§ **Data under study**:
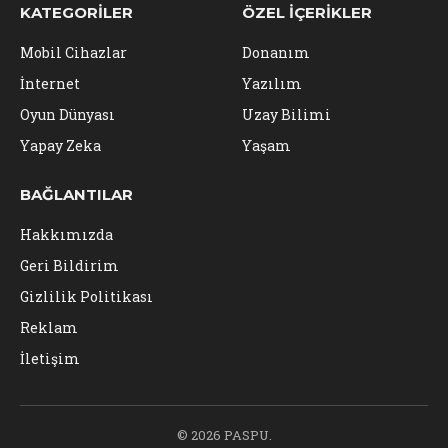
KATEGORILER
ÖZEL İÇERIKLER
Mobil Cihazlar
Donanım
İnternet
Yazılım
Oyun Dünyası
Uzay Bilimi
Yapay Zeka
Yaşam
BAĞLANTILAR
Hakkımızda
Geri Bildirim
Gizlilik Politikası
Reklam
İletişim
© 2026 PASPU.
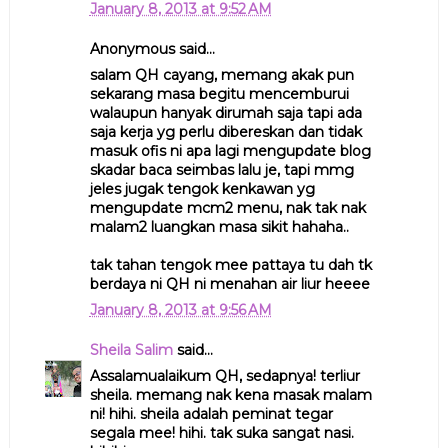
January 8, 2013 at 9:52 AM
Anonymous said...
salam QH cayang, memang akak pun
sekarang masa begitu mencemburui
walaupun hanyak dirumah saja tapi ada
saja kerja yg perlu dibereskan dan tidak
masuk ofis ni apa lagi mengupdate blog
skadar baca seimbas lalu je, tapi mmg
jeles jugak tengok kenkawan yg
mengupdate mcm2 menu, nak tak nak
malam2 luangkan masa sikit hahaha..
tak tahan tengok mee pattaya tu dah tk
berdaya ni QH ni menahan air liur heeee
January 8, 2013 at 9:56 AM
Sheila Salim
said...
Assalamualaikum QH, sedapnya! terliur
sheila. memang nak kena masak malam
ni! hihi. sheila adalah peminat tegar
segala mee! hihi. tak suka sangat nasi.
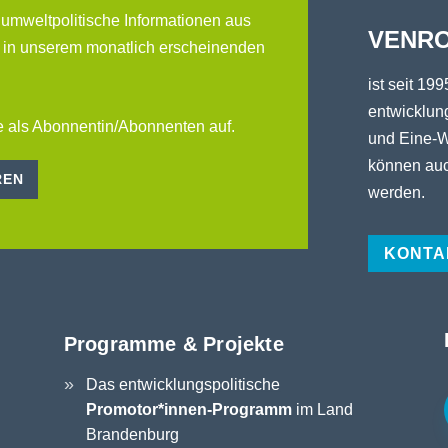
 umweltpolitische Informationen aus
VENRO
 in unserem monatlich erscheinenden
ist seit 199
entwicklung
 als Abonnentin/Abonnenten auf.
und Eine-W
können auc
REN
werden.
KONTA
Programme & Projekte
Das entwicklungspolitische
Promotor*innen-Programm
im Land
Brandenburg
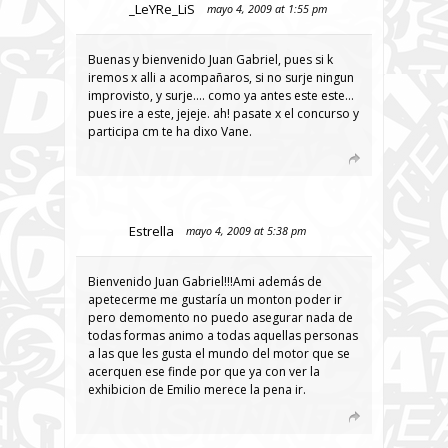
_LeYRe_LiS
mayo 4, 2009 at 1:55 pm
Buenas y bienvenido Juan Gabriel, pues si k
iremos x alli a acompañaros, si no surje ningun
improvisto, y surje…. como ya antes este este…
pues ire a este, jejeje. ah! pasate x el concurso y
participa cm te ha dixo Vane.
Estrella
mayo 4, 2009 at 5:38 pm
Bienvenido Juan Gabriel!!!Ami además de
apetecerme me gustaría un monton poder ir
pero demomento no puedo asegurar nada de
todas formas animo a todas aquellas personas
a las que les gusta el mundo del motor que se
acerquen ese finde por que ya con ver la
exhibicion de Emilio merece la pena ir.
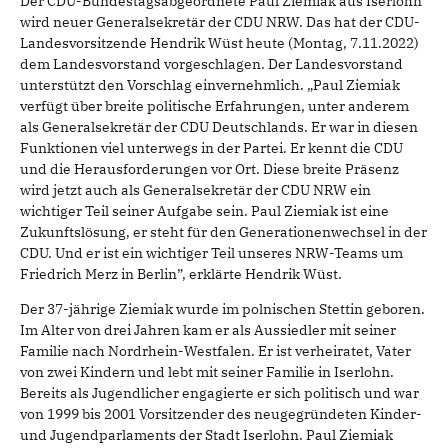
Der CDU-Bundestagsabgeordnete Paul Ziemiak aus Iserlohn
wird neuer Generalsekretär der CDU NRW. Das hat der CDU-
Landesvorsitzende Hendrik Wüst heute (Montag, 7.11.2022)
dem Landesvorstand vorgeschlagen. Der Landesvorstand
unterstützt den Vorschlag einvernehmlich. „Paul Ziemiak
verfügt über breite politische Erfahrungen, unter anderem
als Generalsekretär der CDU Deutschlands. Er war in diesen
Funktionen viel unterwegs in der Partei. Er kennt die CDU
und die Herausforderungen vor Ort. Diese breite Präsenz
wird jetzt auch als Generalsekretär der CDU NRW ein
wichtiger Teil seiner Aufgabe sein. Paul Ziemiak ist eine
Zukunftslösung, er steht für den Generationenwechsel in der
CDU. Und er ist ein wichtiger Teil unseres NRW-Teams um
Friedrich Merz in Berlin”, erklärte Hendrik Wüst.
Der 37-jährige Ziemiak wurde im polnischen Stettin geboren.
Im Alter von drei Jahren kam er als Aussiedler mit seiner
Familie nach Nordrhein-Westfalen. Er ist verheiratet, Vater
von zwei Kindern und lebt mit seiner Familie in Iserlohn.
Bereits als Jugendlicher engagierte er sich politisch und war
von 1999 bis 2001 Vorsitzender des neugegründeten Kinder-
und Jugendparlaments der Stadt Iserlohn. Paul Ziemiak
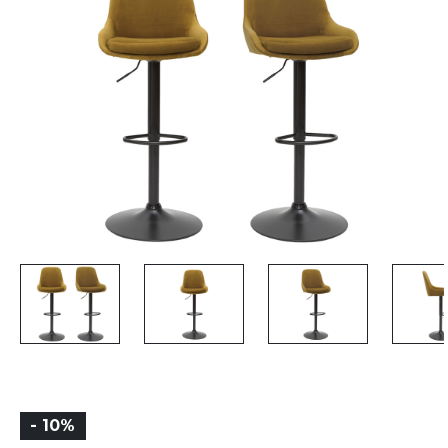
- 10%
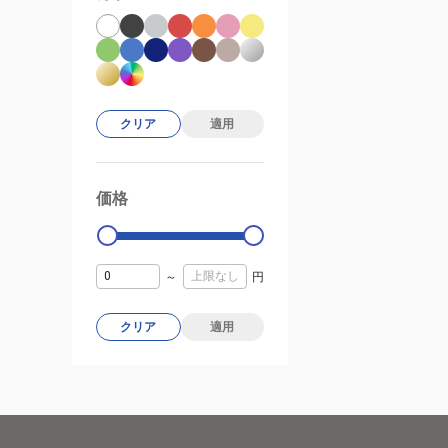
クリア
適用
価格
99000
0
～
円
クリア
適用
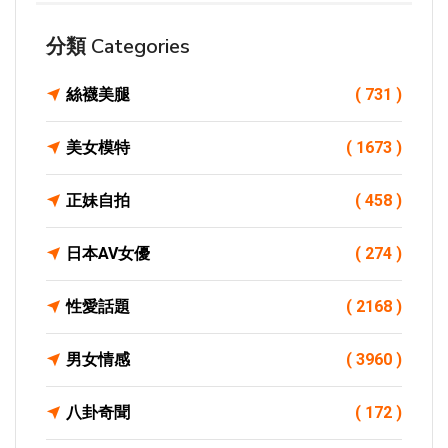
分類 Categories
絲襪美腿
( 731 )
美女模特
( 1673 )
正妹自拍
( 458 )
日本AV女優
( 274 )
性愛話題
( 2168 )
男女情感
( 3960 )
八卦奇聞
( 172 )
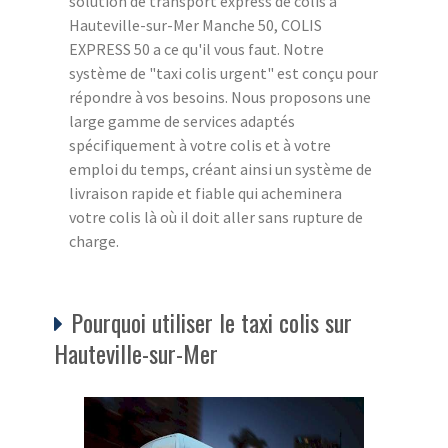
solution de transport express de colis à
Hauteville-sur-Mer Manche 50, COLIS
EXPRESS 50 a ce qu'il vous faut. Notre
système de "taxi colis urgent" est conçu pour
répondre à vos besoins. Nous proposons une
large gamme de services adaptés
spécifiquement à votre colis et à votre
emploi du temps, créant ainsi un système de
livraison rapide et fiable qui acheminera
votre colis là où il doit aller sans rupture de
charge.
Pourquoi utiliser le taxi colis sur
Hauteville-sur-Mer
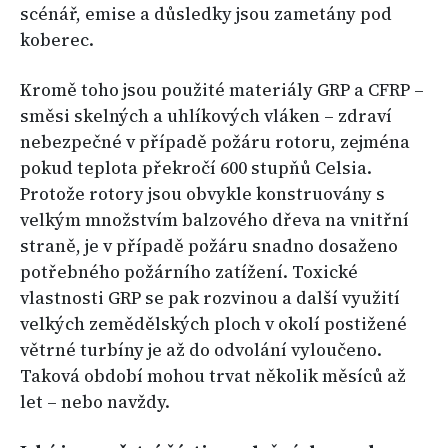
scénář, emise a důsledky jsou zametány pod
koberec.
Kromě toho jsou použité materiály GRP a CFRP –
směsi skelných a uhlíkových vláken – zdraví
nebezpečné v případě požáru rotoru, zejména
pokud teplota překročí 600 stupňů Celsia.
Protože rotory jsou obvykle konstruovány s
velkým množstvím balzového dřeva na vnitřní
straně, je v případě požáru snadno dosaženo
potřebného požárního zatížení. Toxické
vlastnosti GRP se pak rozvinou a další využití
velkých zemědělských ploch v okolí postižené
větrné turbíny je až do odvolání vyloučeno.
Taková období mohou trvat několik měsíců až
let – nebo navždy.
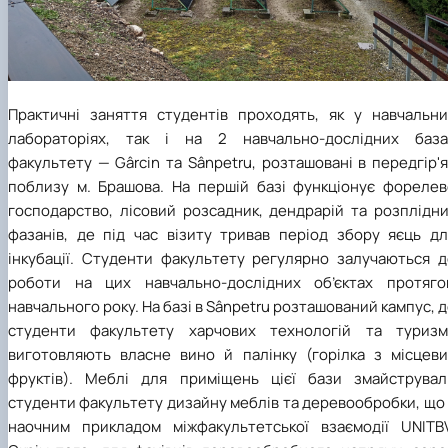
Практичні заняття студентів проходять, як у навчальни
лабораторіях, так і на 2 навчально-дослідних база
факультету
—
Gârcin та Sânpetru, розташовані в передгір'
поблизу м. Брашова. На першій базі функціонує форелев
господарство, лісовий розсадник, дендрарій та розплідни
фазанів, де під час візиту тривав період збору яєць дл
інкубації. Студенти факультету регулярно залучаються д
роботи на цих навчально-дослідних об’єктах протяго
навчального року. На базі в Sânpetru розташований кампус, 
студенти факультету харчових технологій та туризм
виготовляють власне вино й палінку (горілка з місцеви
фруктів). Меблі для приміщень цієї бази змайструвал
студенти факультету дизайну меблів та деревообробки, що
наочним прикладом міжфакультетської взаємодії UNITBV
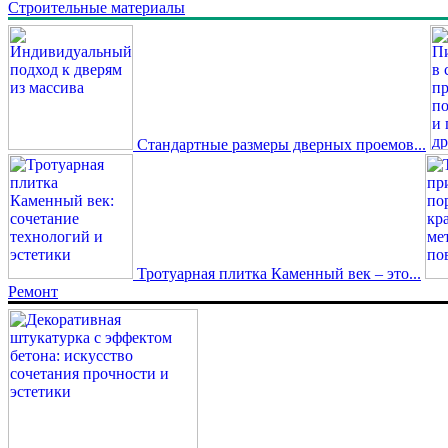
Строительные материалы
Стандартные размеры дверных проемов...
Тротуарная плитка Каменный век – это...
Ремонт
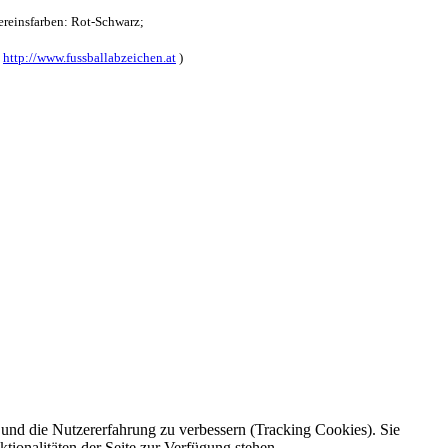
reinsfarben: Rot-Schwarz;
:
http://www.fussballabzeichen.at
)
e und die Nutzererfahrung zu verbessern (Tracking Cookies). Sie
tionalitäten der Seite zur Verfügung stehen.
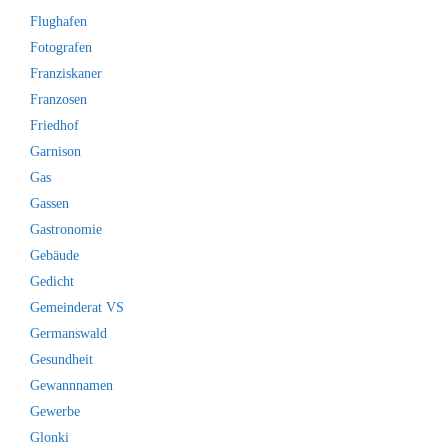
Flughafen
Fotografen
Franziskaner
Franzosen
Friedhof
Garnison
Gas
Gassen
Gastronomie
Gebäude
Gedicht
Gemeinderat VS
Germanswald
Gesundheit
Gewannnamen
Gewerbe
Glonki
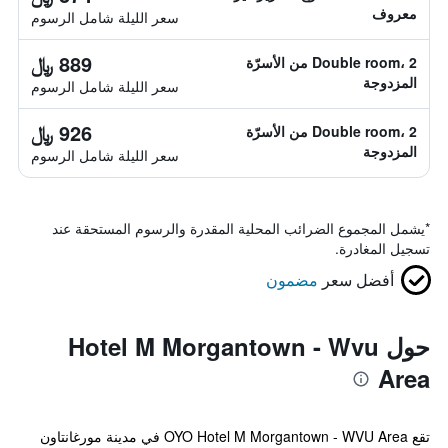
معروف
سعر الليلة شامل الرسوم
889 ﷼
Double room، 2 من الأسرّة
المزدوجة
سعر الليلة شامل الرسوم
926 ﷼
Double room، 2 من الأسرّة
المزدوجة
سعر الليلة شامل الرسوم
*
يشمل المجموع الضرائب المحلية المقدرة والرسوم المستحقة عند
تسجيل المغادرة.
أفضل سعر
مضمون
حول Hotel M Morgantown - Wvu
Area
تقع OYO Hotel M Morgantown - WVU Area في مدينة مورغانتاون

§ **Action item**: Which lines of the records above contain the word "Familie"? Report each one.

§ **Expected answer**:
Familie nach Nordrhein-Westfalen. Er ist verheiratet, Vater
von zwei Kindern und lebt mit seiner Familie in Iserlohn.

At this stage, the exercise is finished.